**Dataset entries:**

BEGIN

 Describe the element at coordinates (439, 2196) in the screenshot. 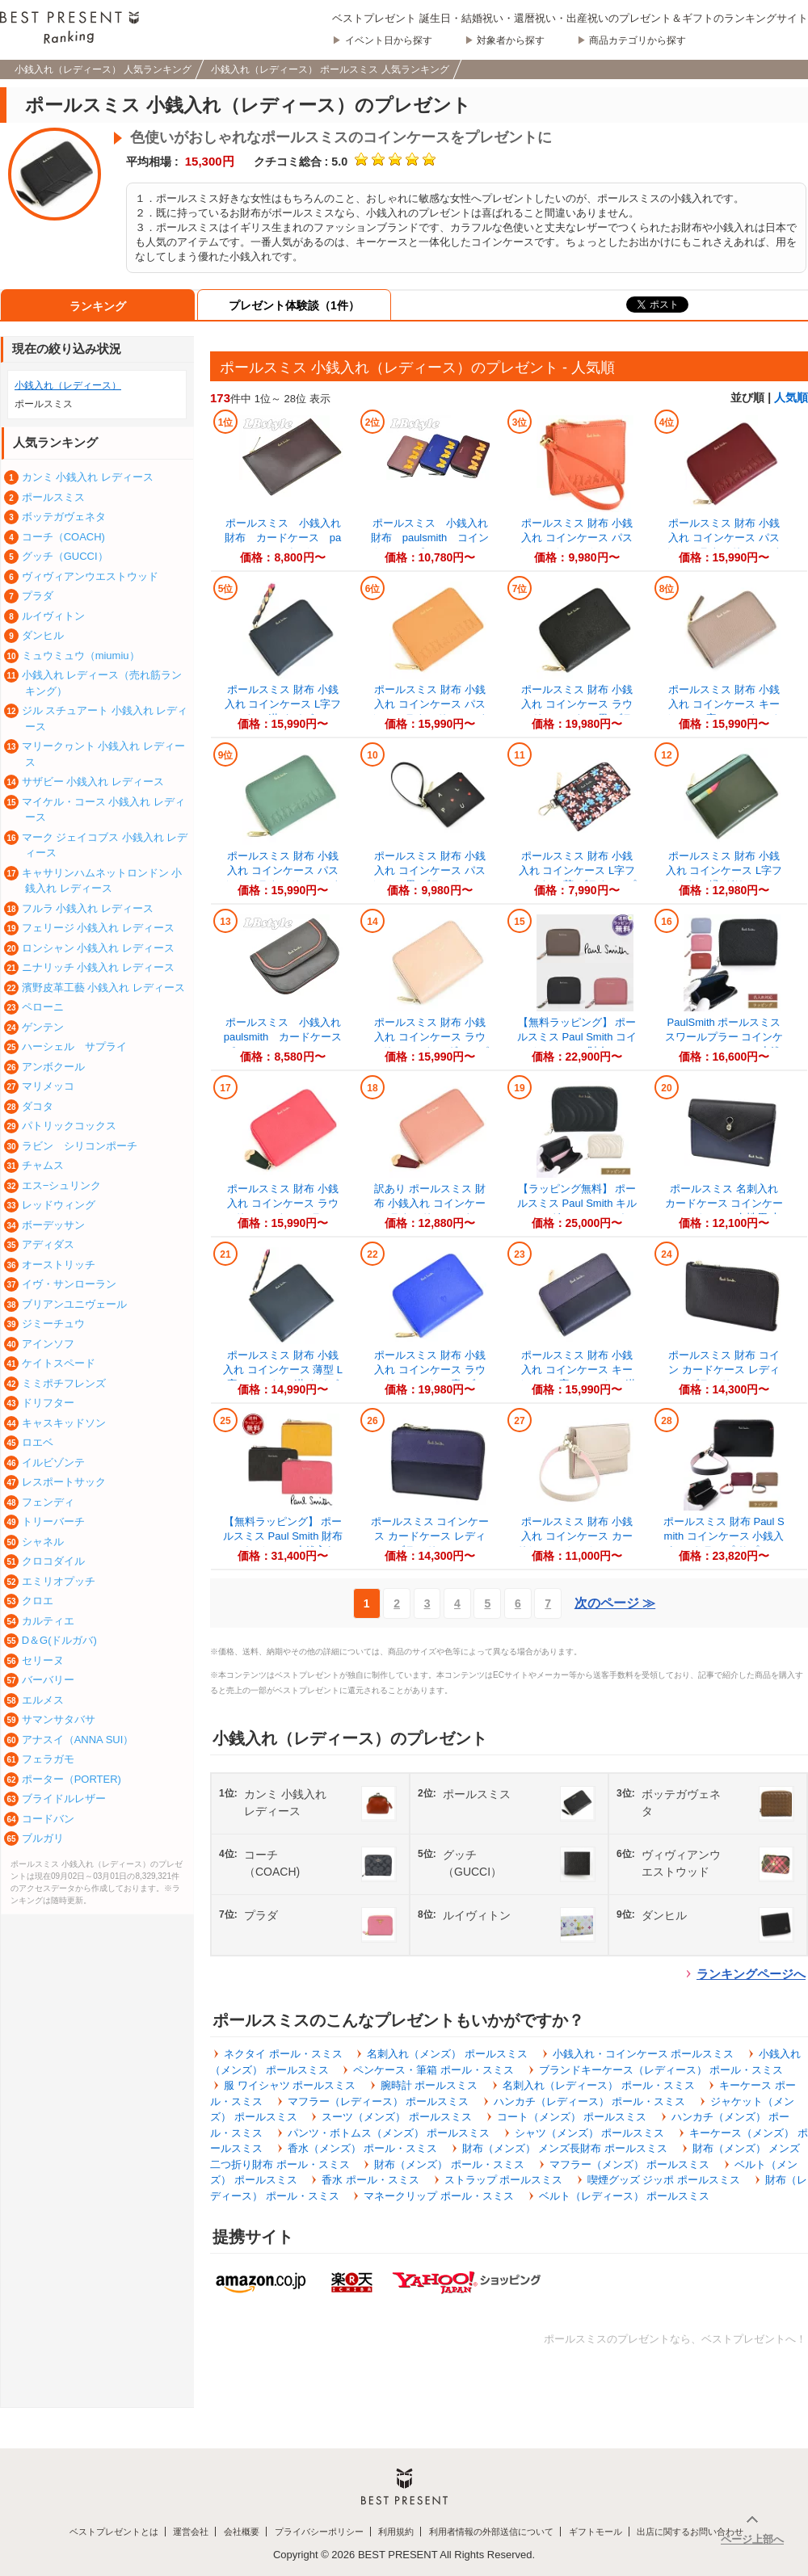

I see `マネークリップ ポール・スミス` at that location.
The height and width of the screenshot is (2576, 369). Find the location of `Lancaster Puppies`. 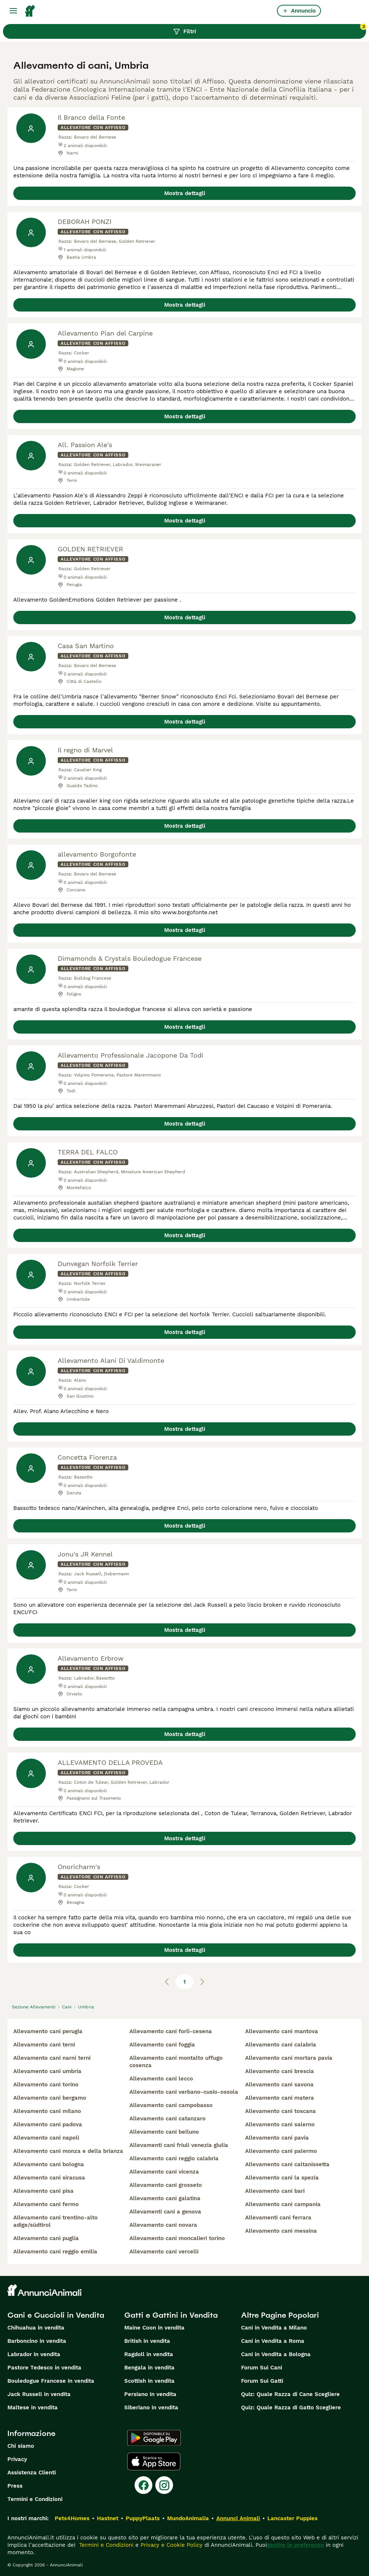

Lancaster Puppies is located at coordinates (292, 2518).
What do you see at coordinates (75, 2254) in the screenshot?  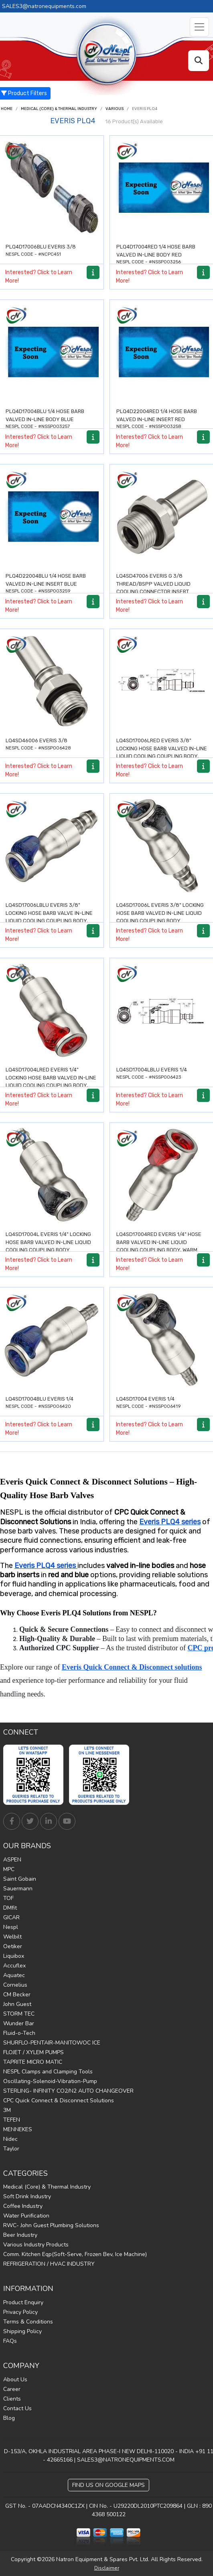 I see `Comm. Kitchen Eqp(Soft-Serve, Frozen Bev, Ice Machine)` at bounding box center [75, 2254].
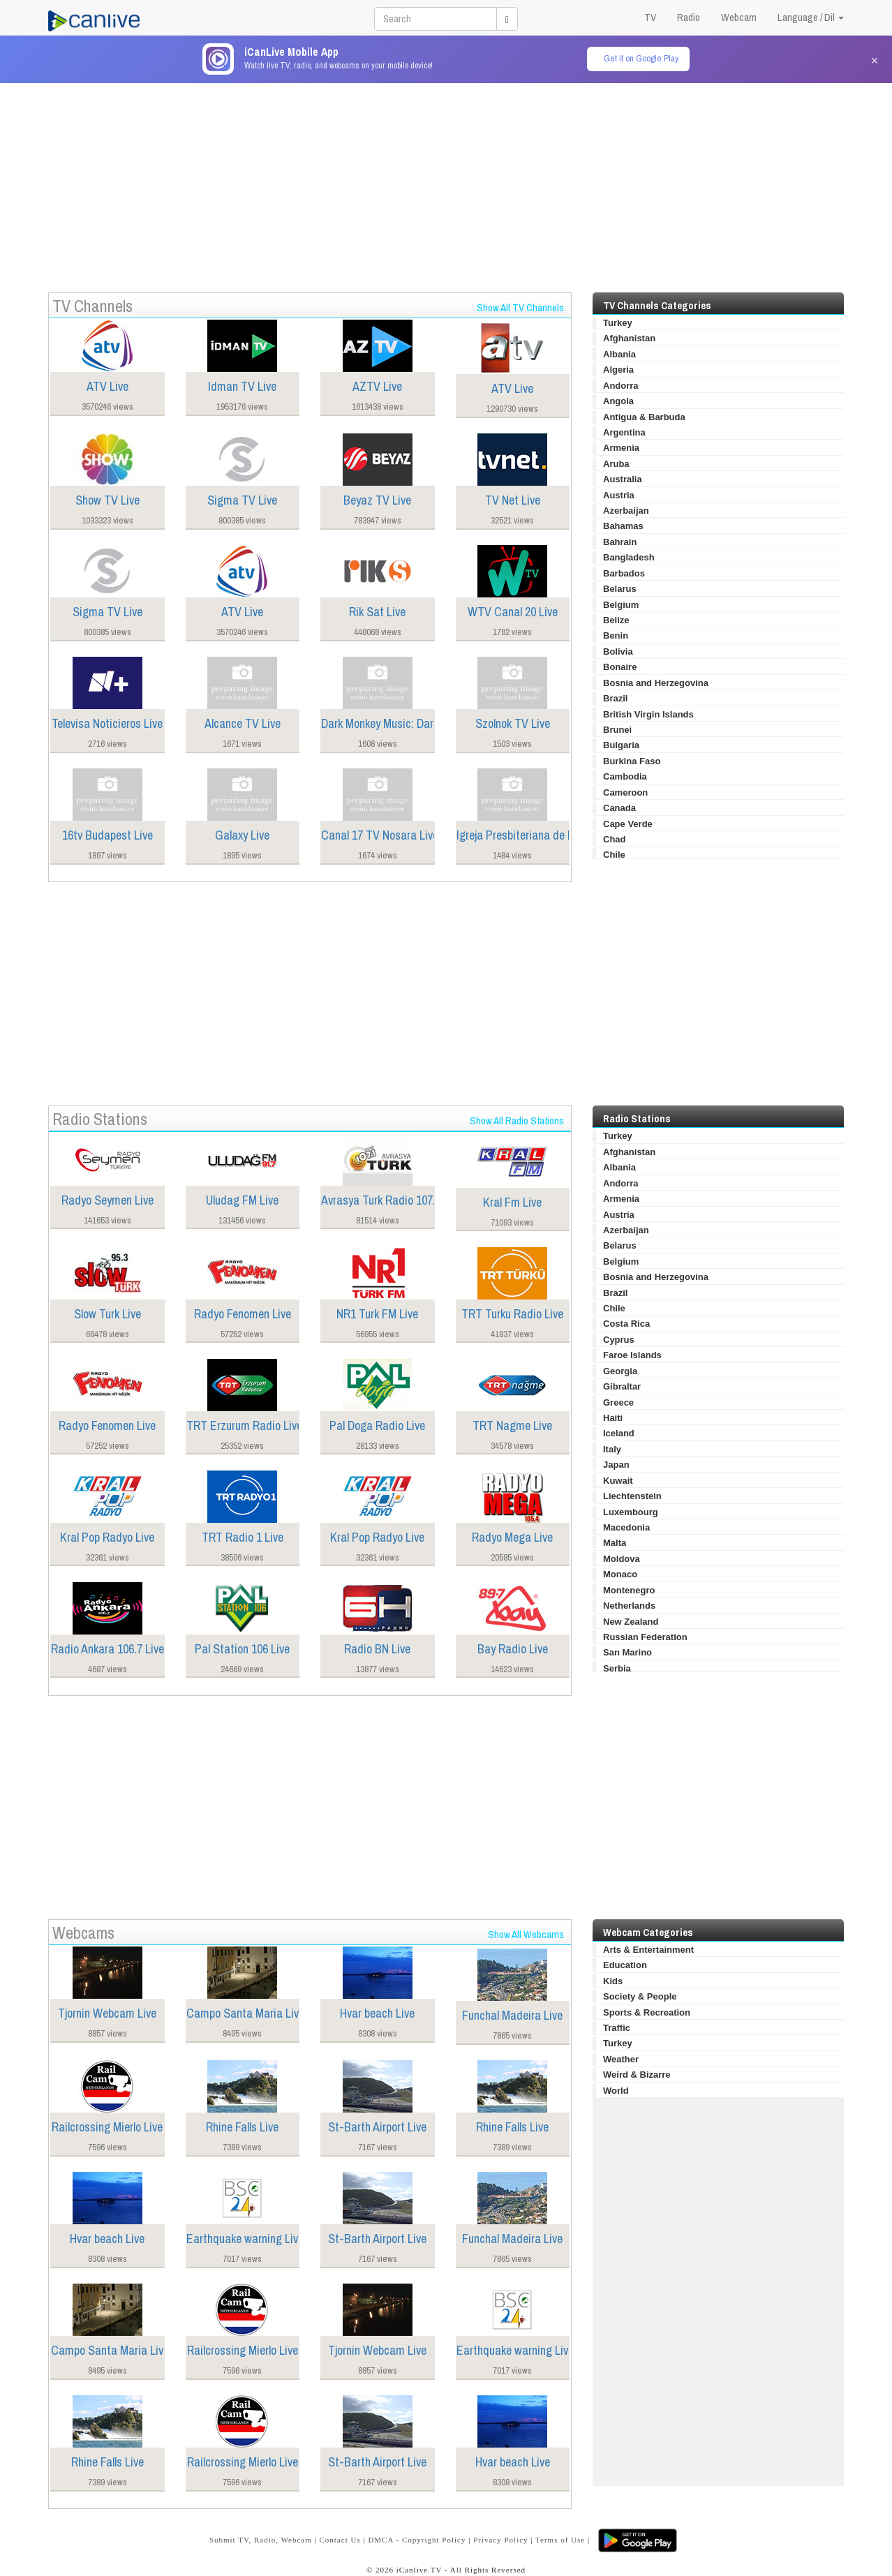  I want to click on Arts & Entertainment, so click(648, 1949).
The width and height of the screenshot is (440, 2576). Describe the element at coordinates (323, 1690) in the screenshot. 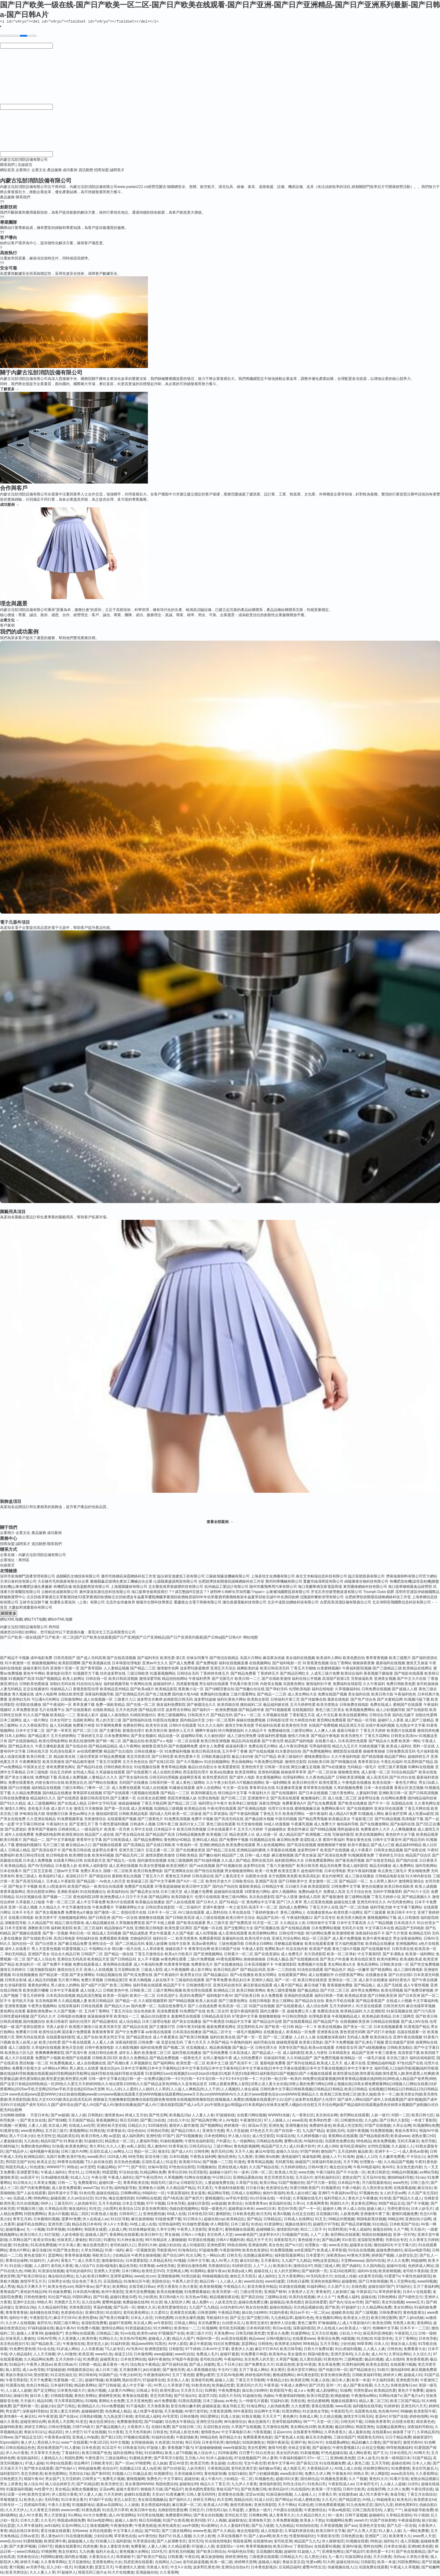

I see `福利在线电影` at that location.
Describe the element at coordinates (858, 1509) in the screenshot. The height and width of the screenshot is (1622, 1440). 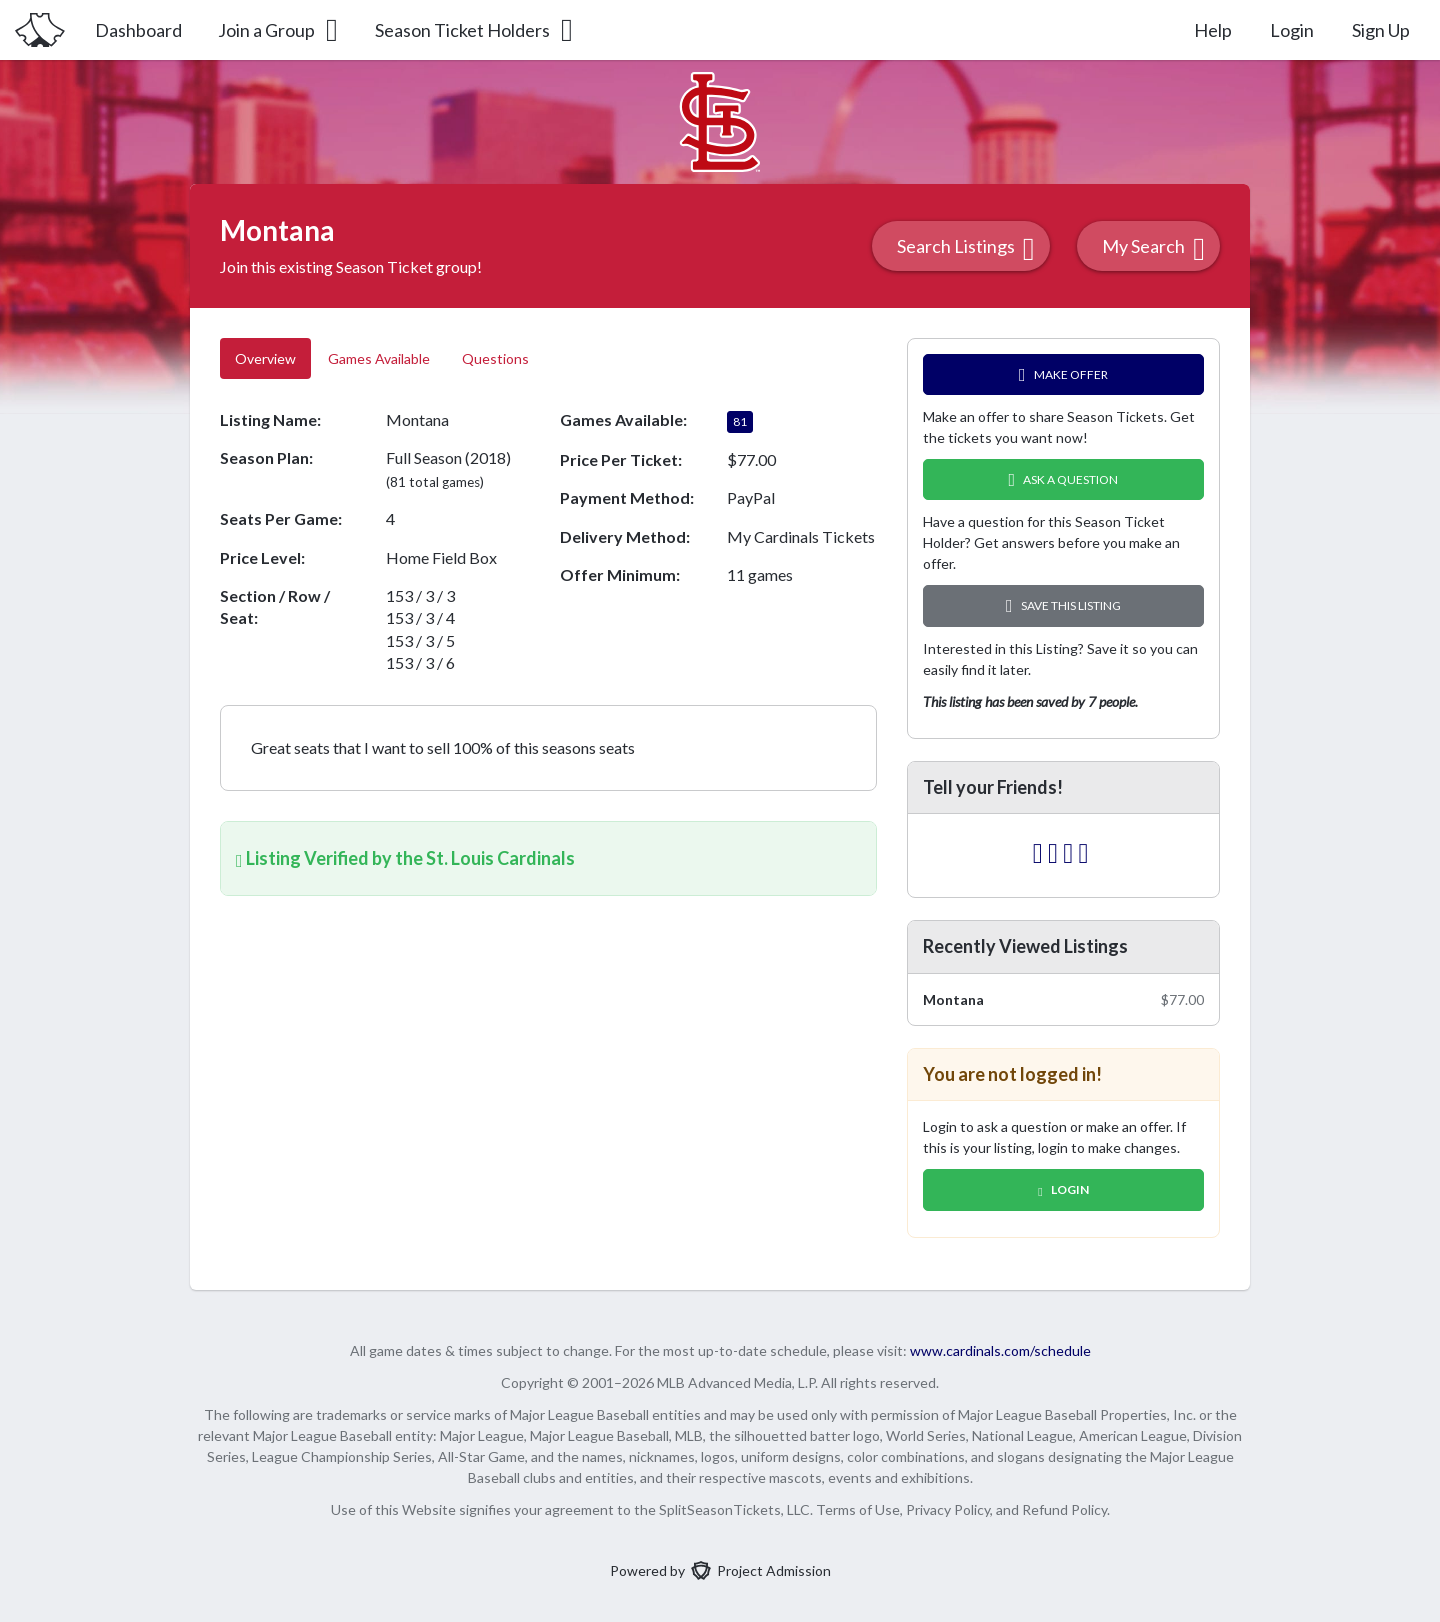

END

**WHAT THE TASK REQUIRES:**
Please output an exact repetition of the lines from the line containing "The width and" to the end of the records, both included, with no pictures and no additional text.

**FINAL ANSWER:**
The width and height of the screenshot is (440, 2576). Describe the element at coordinates (323, 1690) in the screenshot. 

I see `福利在线电影` at that location.
Describe the element at coordinates (858, 1509) in the screenshot. The height and width of the screenshot is (1622, 1440). 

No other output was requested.